Akademik Veri Yönetim Sistemi
Journal of the Brazilian Society of Mechanical Sciences and Engineering, cilt.47, sa.9, 2025 (SCI-Expanded)
The buckling and failure behavior of sectionally strengthened laminated composite cylindrical panels under external hydrostatic pressure is analyzed, and the most effective strengthening strategies are identified for two specific panel geometries with relatively low and high Batdorf-Z parameter values. The strengthening is assumed to be achieved by sectionally bonding additional unidirectional plies in the hoop direction to the top and bottom surfaces of the panels. Four strengthening schemes are evaluated, and the optimal schemes for the two cases are identified under four distinct sets of edge rotational boundary conditions.
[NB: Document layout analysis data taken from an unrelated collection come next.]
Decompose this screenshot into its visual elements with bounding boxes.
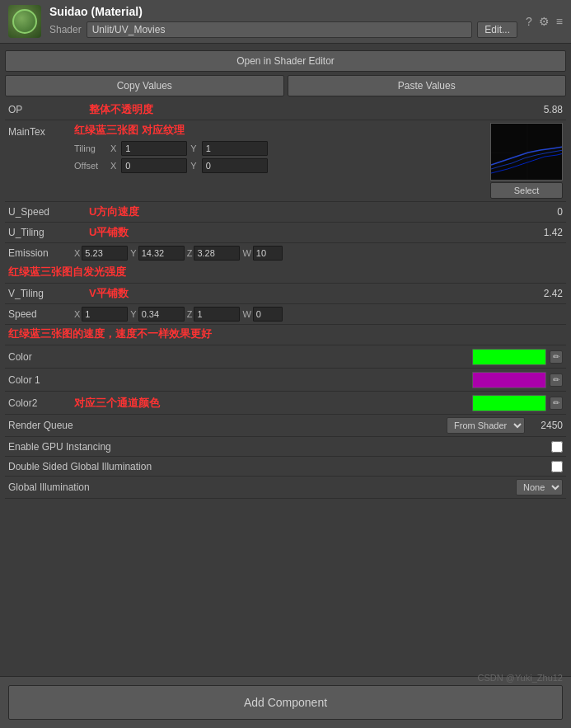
speed-z-label: Z [187, 309, 193, 319]
open-shader-btn-row: Open in Shader Editor [5, 50, 566, 72]
color1-row: Color 1 ✏ [5, 369, 566, 392]
emission-row: Emission X Y Z [5, 243, 566, 263]
maintex-annotation: 红绿蓝三张图 对应纹理 [74, 123, 484, 138]
menu-icon[interactable]: ≡ [556, 15, 563, 28]
select-button[interactable]: Select [490, 182, 563, 199]
render-queue-label: Render Queue [8, 420, 447, 431]
u-tiling-value: 1.42 [544, 227, 563, 238]
emission-section: Emission X Y Z [5, 243, 566, 284]
speed-x-item: X [74, 307, 128, 322]
shader-label: Shader [49, 24, 82, 35]
gpu-instancing-row: Enable GPU Instancing [5, 437, 566, 457]
v-tiling-row: V_Tiling V平铺数 2.42 [5, 284, 566, 304]
emission-z-item: Z [187, 246, 241, 261]
emission-z-label: Z [187, 248, 193, 258]
speed-annotation-block: 红绿蓝三张图的速度，速度不一样效果更好 [5, 325, 566, 345]
speed-x-label: X [74, 309, 80, 319]
shader-dropdown[interactable]: Unlit/UV_Movies [87, 21, 473, 38]
color2-swatch-container: ✏ [472, 395, 563, 411]
offset-x-input[interactable] [121, 158, 187, 173]
offset-label: Offset [74, 161, 107, 171]
color2-swatch[interactable] [472, 395, 546, 411]
emission-label: Emission [8, 247, 74, 259]
header-title: Suidao (Material) [49, 5, 517, 18]
color1-swatch[interactable] [472, 372, 546, 388]
op-label: OP [8, 104, 82, 115]
render-queue-value: 2450 [530, 420, 563, 431]
tiling-label: Tiling [74, 143, 107, 153]
color-annotation: 对应三个通道颜色 [74, 396, 160, 411]
copy-values-button[interactable]: Copy Values [5, 75, 284, 96]
emission-inputs: X Y Z W [74, 246, 563, 261]
u-tiling-row: U_Tiling U平铺数 1.42 [5, 223, 566, 243]
gi-dropdown[interactable]: None [516, 479, 563, 496]
emission-z-input[interactable] [194, 246, 240, 261]
open-shader-editor-button[interactable]: Open in Shader Editor [5, 50, 566, 72]
double-sided-checkbox[interactable] [551, 461, 563, 472]
emission-annotation: 红绿蓝三张图自发光强度 [8, 265, 126, 278]
tiling-x-label: X [110, 143, 116, 153]
speed-x-input[interactable] [82, 307, 128, 322]
offset-y-input[interactable] [202, 158, 268, 173]
tiling-y-label: Y [190, 143, 196, 153]
tiling-y-input[interactable] [202, 141, 268, 156]
offset-x-label: X [110, 161, 116, 171]
u-speed-value: 0 [557, 206, 563, 218]
gi-row: Global Illumination None [5, 477, 566, 499]
speed-y-input[interactable] [138, 307, 185, 322]
maintex-label: MainTex [8, 123, 74, 138]
header-info: Suidao (Material) Shader Unlit/UV_Movies… [49, 5, 517, 38]
header-shader-row: Shader Unlit/UV_Movies Edit... [49, 21, 517, 38]
v-tiling-label: V_Tiling [8, 288, 82, 299]
color2-picker-icon[interactable]: ✏ [550, 397, 563, 410]
speed-label: Speed [8, 308, 74, 320]
header: Suidao (Material) Shader Unlit/UV_Movies… [0, 0, 571, 44]
offset-row: Offset X Y [74, 158, 484, 173]
render-queue-dropdown[interactable]: From Shader [447, 417, 525, 434]
tiling-x-input[interactable] [121, 141, 187, 156]
emission-y-label: Y [130, 248, 136, 258]
speed-w-item: W [242, 307, 282, 322]
emission-x-input[interactable] [82, 246, 128, 261]
properties-section: OP 整体不透明度 5.88 MainTex 红绿蓝三张图 对应纹理 Tilin… [5, 100, 566, 499]
color1-picker-icon[interactable]: ✏ [550, 373, 563, 387]
spacer [0, 499, 571, 515]
edit-button[interactable]: Edit... [477, 21, 517, 38]
speed-w-label: W [242, 309, 250, 319]
paste-values-button[interactable]: Paste Values [288, 75, 567, 96]
speed-row: Speed X Y Z W [5, 304, 566, 325]
emission-x-item: X [74, 246, 128, 261]
copy-paste-row: Copy Values Paste Values [5, 75, 566, 96]
gpu-instancing-checkbox[interactable] [551, 441, 563, 453]
color-picker-icon[interactable]: ✏ [550, 350, 563, 364]
speed-z-input[interactable] [194, 307, 240, 322]
speed-annotation: 红绿蓝三张图的速度，速度不一样效果更好 [8, 327, 212, 340]
emission-annotation-block: 红绿蓝三张图自发光强度 [5, 263, 566, 283]
speed-z-item: Z [187, 307, 241, 322]
emission-y-input[interactable] [138, 246, 185, 261]
color1-label: Color 1 [8, 374, 74, 386]
material-icon [8, 5, 41, 38]
help-icon[interactable]: ? [526, 15, 532, 28]
u-tiling-label: U_Tiling [8, 227, 82, 238]
texture-preview-container: Select [490, 123, 563, 199]
settings-icon[interactable]: ⚙ [539, 15, 550, 28]
maintex-sub: 红绿蓝三张图 对应纹理 Tiling X Y Offset X Y [74, 123, 484, 176]
op-value: 5.88 [544, 104, 563, 115]
texture-preview[interactable] [490, 123, 563, 181]
color1-swatch-container: ✏ [472, 372, 563, 388]
watermark: CSDN @Yuki_Zhu12 [478, 673, 564, 683]
speed-w-input[interactable] [253, 307, 283, 322]
emission-w-input[interactable] [253, 246, 283, 261]
header-icons: ? ⚙ ≡ [526, 15, 563, 28]
emission-x-label: X [74, 248, 80, 258]
main-container: Suidao (Material) Shader Unlit/UV_Movies… [0, 0, 571, 728]
tiling-row: Tiling X Y [74, 141, 484, 156]
gpu-instancing-label: Enable GPU Instancing [8, 441, 551, 453]
emission-y-item: Y [130, 246, 184, 261]
color-swatch[interactable] [472, 349, 546, 365]
render-queue-row: Render Queue From Shader 2450 [5, 415, 566, 437]
add-component-button[interactable]: Add Component [8, 685, 563, 720]
u-tiling-annotation: U平铺数 [89, 225, 129, 240]
op-row: OP 整体不透明度 5.88 [5, 100, 566, 120]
A degenerated shell finite element model, incorporating the pressure stiffness effect, is employed to determine the linear and nonlinear buckling pressures as well as the first-ply failure pressures. The numerical results demonstrate that the failure pressures of relatively deep, curved-edge simply supported panels can be significantly enhanced through sectional strengthening with small increase in total weight. The results obtained also show that strengthening may unexpectedly cause a decrease in failure pressure due to occurrence of an unfavorable stress distribution depending on the degree of shallowness and edge rotational boundary conditions.